| Directions for this task |
From the records below, return every line containing the word "Esch".

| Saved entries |
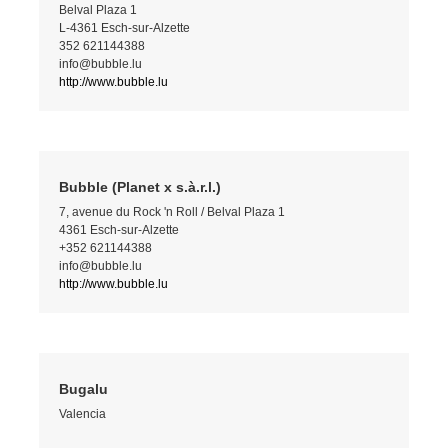
Belval Plaza 1
L-4361 Esch-sur-Alzette
352 621144388
info@bubble.lu
http://www.bubble.lu
Bubble (Planet x s.à.r.l.)
7, avenue du Rock 'n Roll / Belval Plaza 1
4361 Esch-sur-Alzette
+352 621144388
info@bubble.lu
http://www.bubble.lu
Bugalu
Valencia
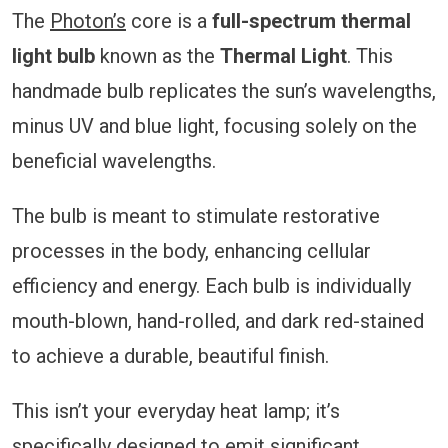
The
Photon’s
core is a
full-spectrum thermal
light bulb
known as the
Thermal Light
. This
handmade bulb replicates the sun’s wavelengths,
minus UV and blue light, focusing solely on the
beneficial wavelengths.
The bulb is meant to stimulate restorative
processes in the body, enhancing cellular
efficiency and energy. Each bulb is individually
mouth-blown, hand-rolled, and dark red-stained
to achieve a durable, beautiful finish.
This isn’t your everyday heat lamp; it’s
specifically designed to emit significant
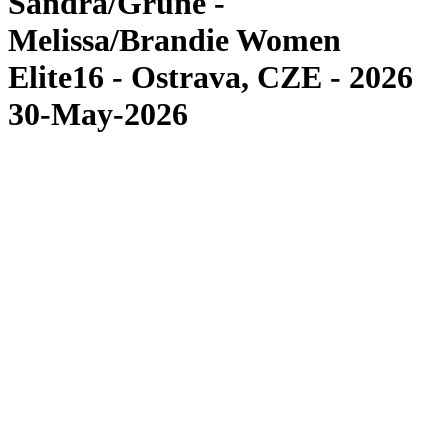
Sandra/Grüne -
Melissa/Brandie Women
Elite16 - Ostrava, CZE - 2026
30-May-2026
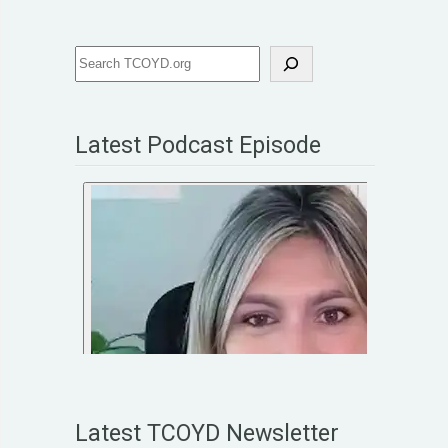
Latest Podcast Episode
Latest TCOYD Newsletter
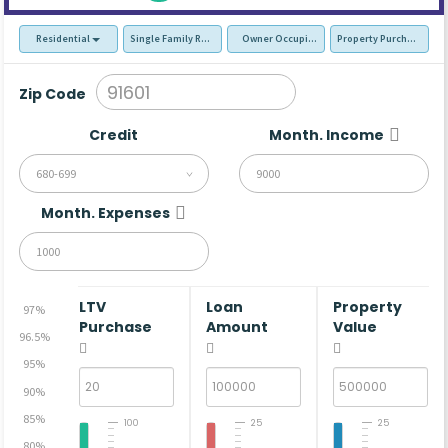
Residential
Single Family Residence (SFR)
Owner Occupied - Primary Resident
Property Purchase
Zip Code
Credit
Month. Income
680-699
Month. Expenses
LTV
Loan
Property
97%
Purchase
Amount
Value
96.5%
95%
90%
85%
100
25
25
80%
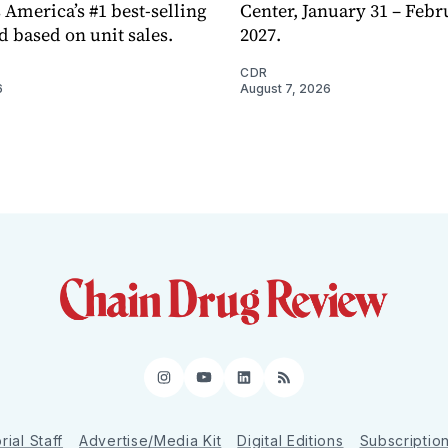
 America’s #1 best-selling
Center, January 31 – Febr
d based on unit sales.
2027.
CDR
6
August 7, 2026
Instagram
YouTube
LinkedIn
RSS
rial Staff
Advertise/Media Kit
Digital Editions
Subscriptio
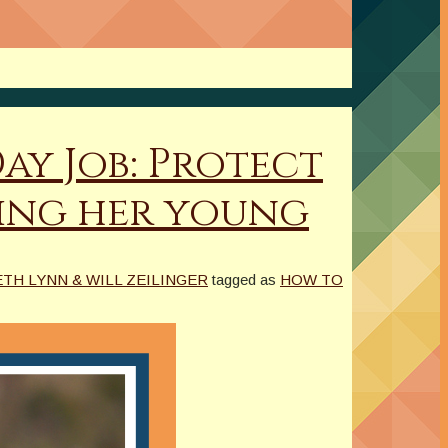
ay Job: Protect
ting her young
TH LYNN & WILL ZEILINGER
tagged as
HOW TO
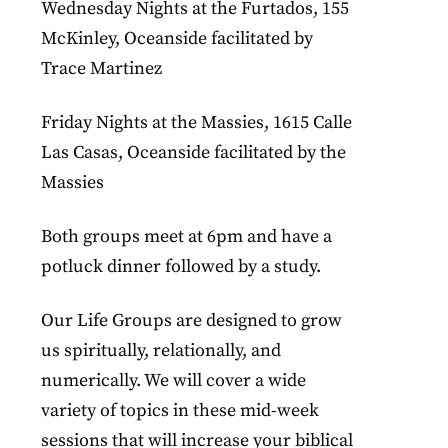
Wednesday Nights at the Furtados, 155
McKinley, Oceanside facilitated by
Trace Martinez
Friday Nights at the Massies, 1615 Calle
Las Casas, Oceanside facilitated by the
Massies
Both groups meet at 6pm and have a
potluck dinner followed by a study.
Our Life Groups are designed to grow
us spiritually, relationally, and
numerically. We will cover a wide
variety of topics in these mid-week
sessions that will increase your biblical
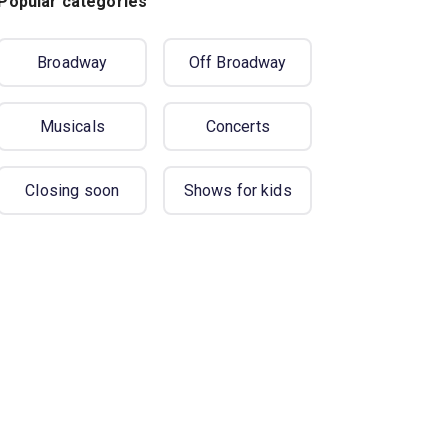
Popular categories
Broadway
Off Broadway
Musicals
Concerts
Closing soon
Shows for kids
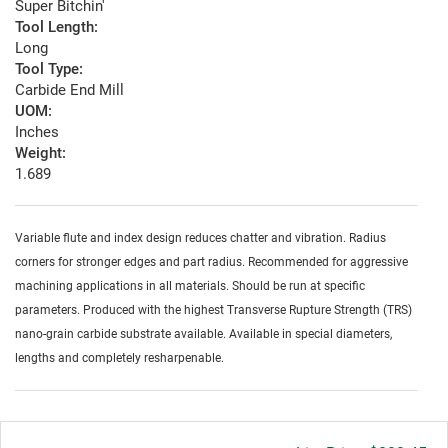
Super Bitchin'
Tool Length:
Long
Tool Type:
Carbide End Mill
UOM:
Inches
Weight:
1.689
Variable flute and index design reduces chatter and vibration. Radius
corners for stronger edges and part radius. Recommended for aggressive
machining applications in all materials. Should be run at specific
parameters. Produced with the highest Transverse Rupture Strength (TRS)
nano-grain carbide substrate available. Available in special diameters,
lengths and completely resharpenable.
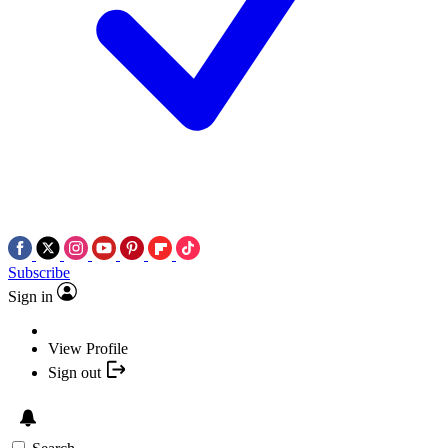
Subscribe
Sign in
View Profile
Sign out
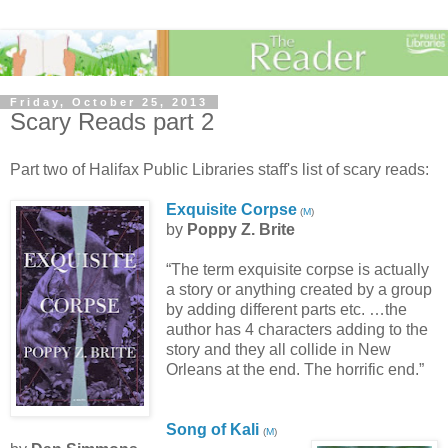
Friday, October 25, 2013
Scary Reads part 2
Part two of Halifax Public Libraries staff's list of scary reads:
Exquisite Corpse
(
M
)
by
Poppy Z. Brite
“The term exquisite corpse is actually
a story or anything created by a group
by adding different parts etc. …the
author has 4 characters adding to the
story and they all collide in New
Orleans at the end. The horrific end.”
Song of Kali
(
M
)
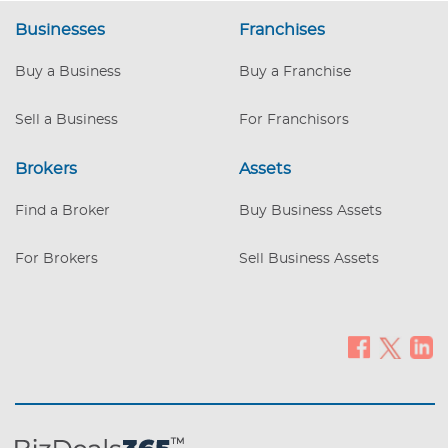
systems, and processes in place!
Businesses
Franchises
Insurance billing capability Scalable
model with opportunity to expand
Buy a Business
Buy a Franchise
services or location Limited Local
Competition – Few specialized providers
in the region Reduced Purchase price
Sell a Business
For Franchisors
Brokers
Assets
Find a Broker
Buy Business Assets
For Brokers
Sell Business Assets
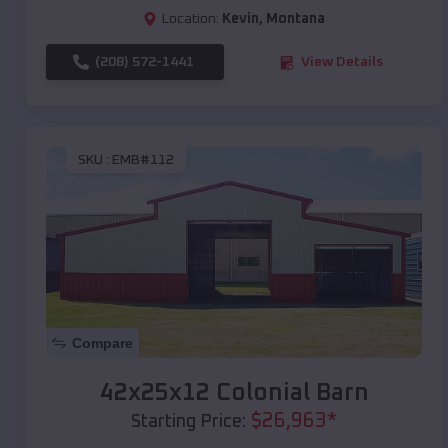
Location:
Kevin
,
Montana
(208) 572-1441
View Details
SKU :
EMB#112
Compare
42x25x12 Colonial Barn
$
26,963
*
Starting Price:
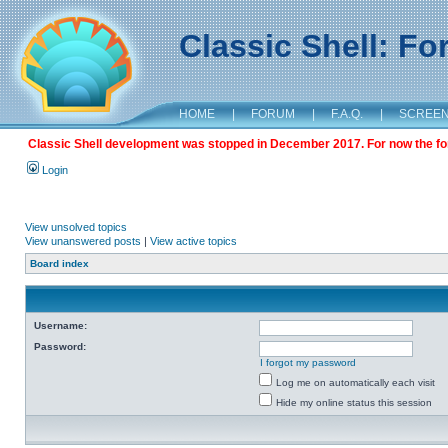
Classic Shell: F
HOME
|
FORUM
|
F.A.Q.
|
SCREE
Classic Shell development was stopped in December 2017. For now the foru
Login
View unsolved topics
View unanswered posts
|
View active topics
Board index
Username:
Password:
I forgot my password
Log me on automatically each visit
Hide my online status this session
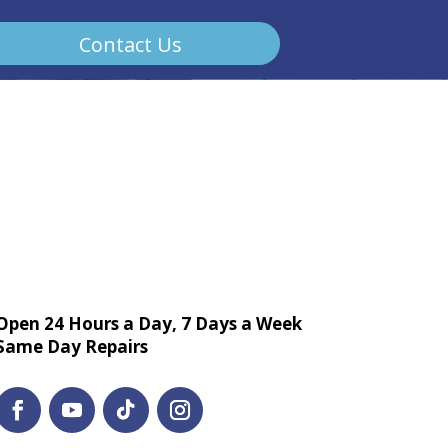
Contact Us
Open 24 Hours a Day, 7 Days a Week
Same Day Repairs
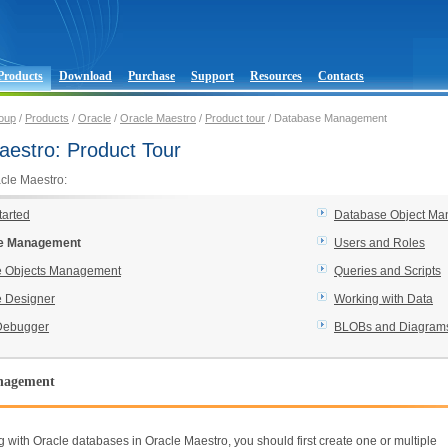
Products
Download
Purchase
Support
Resources
Contacts
oup
/
Products
/
Oracle
/
Oracle Maestro
/
Product tour
/ Database Management
aestro: Product Tour
acle Maestro:
tarted
Database Object Ma
e Management
Users and Roles
 Objects Management
Queries and Scripts
 Designer
Working with Data
Debugger
BLOBs and Diagram
nagement
g with Oracle databases in Oracle Maestro, you should first create one or multiple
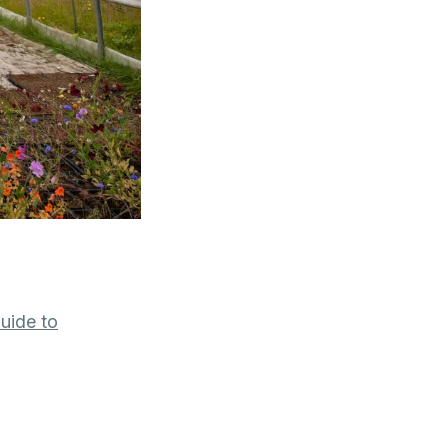
uide to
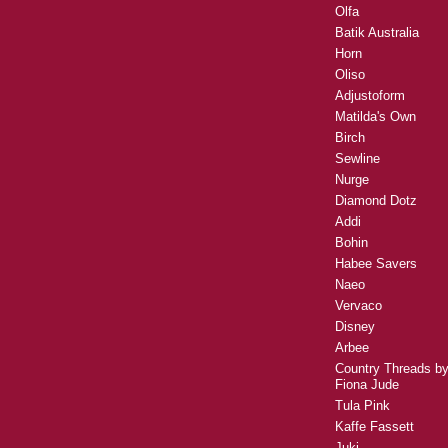
Olfa
Batik Australia
Horn
Oliso
Adjustoform
Matilda's Own
Birch
Sewline
Nurge
Diamond Dotz
Addi
Bohin
Habee Savers
Naeo
Vervaco
Disney
Arbee
Country Threads b
Fiona Jude
Tula Pink
Kaffe Fassett
Juki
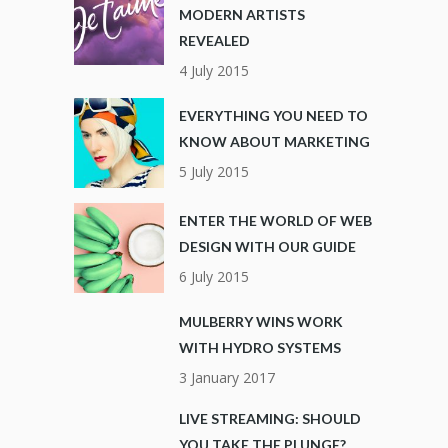
MODERN ARTISTS
REVEALED
4 July 2015
EVERYTHING YOU NEED TO
KNOW ABOUT MARKETING
5 July 2015
ENTER THE WORLD OF WEB
DESIGN WITH OUR GUIDE
6 July 2015
MULBERRY WINS WORK
WITH HYDRO SYSTEMS
3 January 2017
LIVE STREAMING: SHOULD
YOU TAKE THE PLUNGE?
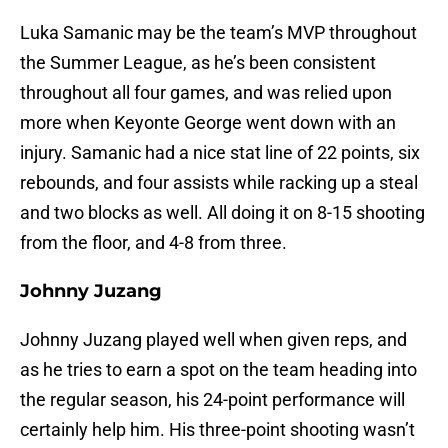
Luka Samanic may be the team’s MVP throughout
the Summer League, as he’s been consistent
throughout all four games, and was relied upon
more when Keyonte George went down with an
injury. Samanic had a nice stat line of 22 points, six
rebounds, and four assists while racking up a steal
and two blocks as well. All doing it on 8-15 shooting
from the floor, and 4-8 from three.
Johnny Juzang
Johnny Juzang played well when given reps, and
as he tries to earn a spot on the team heading into
the regular season, his 24-point performance will
certainly help him. His three-point shooting wasn’t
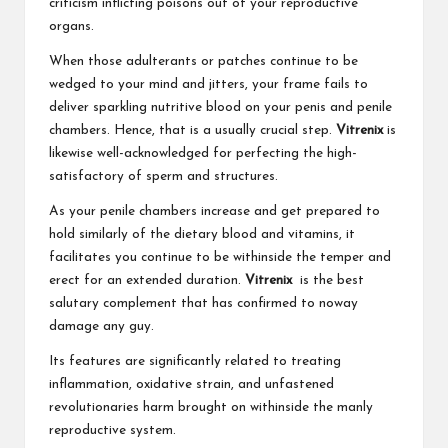
criticism inflicting poisons out of your reproductive
organs.
When those adulterants or patches continue to be
wedged to your mind and jitters, your frame fails to
deliver sparkling nutritive blood on your penis and penile
chambers. Hence, that is a usually crucial step.
Vitrenix
is
likewise well-acknowledged for perfecting the high-
satisfactory of sperm and structures.
As your penile chambers increase and get prepared to
hold similarly of the dietary blood and vitamins, it
facilitates you continue to be withinside the temper and
erect for an extended duration.
Vitrenix
is the best
salutary complement that has confirmed to noway
damage any guy.
Its features are significantly related to treating
inflammation, oxidative strain, and unfastened
revolutionaries harm brought on withinside the manly
reproductive system.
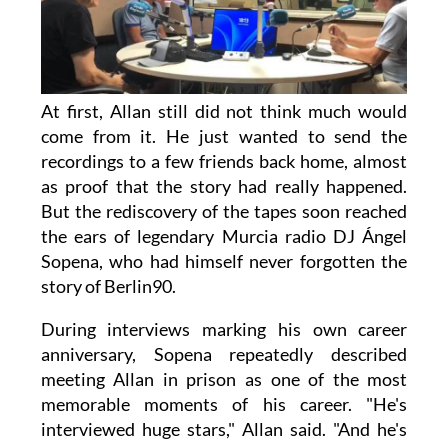
At first, Allan still did not think much would
come from it. He just wanted to send the
recordings to a few friends back home, almost
as proof that the story had really happened.
But the rediscovery of the tapes soon reached
the ears of legendary Murcia radio DJ Ángel
Sopena, who had himself never forgotten the
story of Berlin90.
During interviews marking his own career
anniversary, Sopena repeatedly described
meeting Allan in prison as one of the most
memorable moments of his career. "He's
interviewed huge stars," Allan said. "And he's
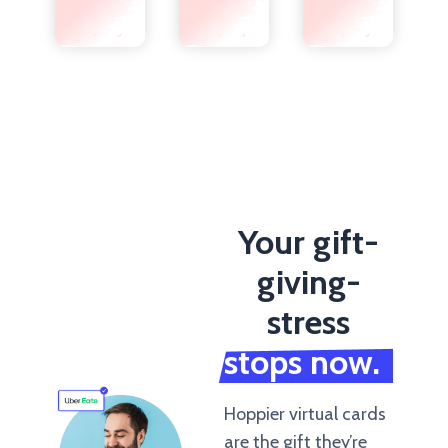
Your gift-
giving-
stress
stops now.
Hoppier virtual cards
are the gift they’re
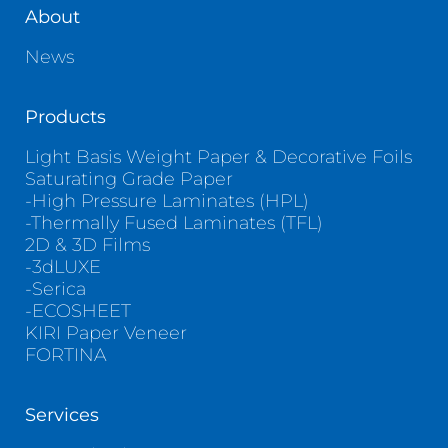
About
News
Products
Light Basis Weight Paper & Decorative Foils
Saturating Grade Paper
-High Pressure Laminates (HPL)
-Thermally Fused Laminates (TFL)
2D & 3D Films
-3dLUXE
-Serica
-ECOSHEET
KIRI Paper Veneer
FORTINA
Services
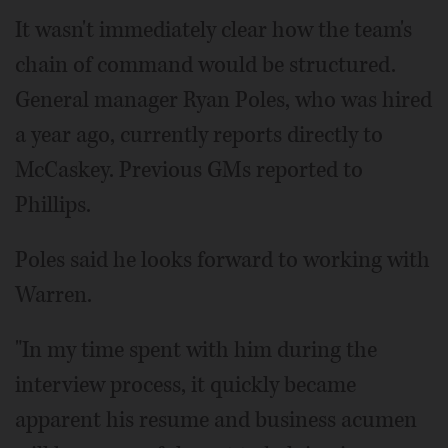
It wasn't immediately clear how the team's
chain of command would be structured.
General manager Ryan Poles, who was hired
a year ago, currently reports directly to
McCaskey. Previous GMs reported to
Phillips.
Poles said he looks forward to working with
Warren.
"In my time spent with him during the
interview process, it quickly became
apparent his resume and business acumen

| Answer to the exercise |
L-4361 Esch-sur-Alzette
4361 Esch-sur-Alzette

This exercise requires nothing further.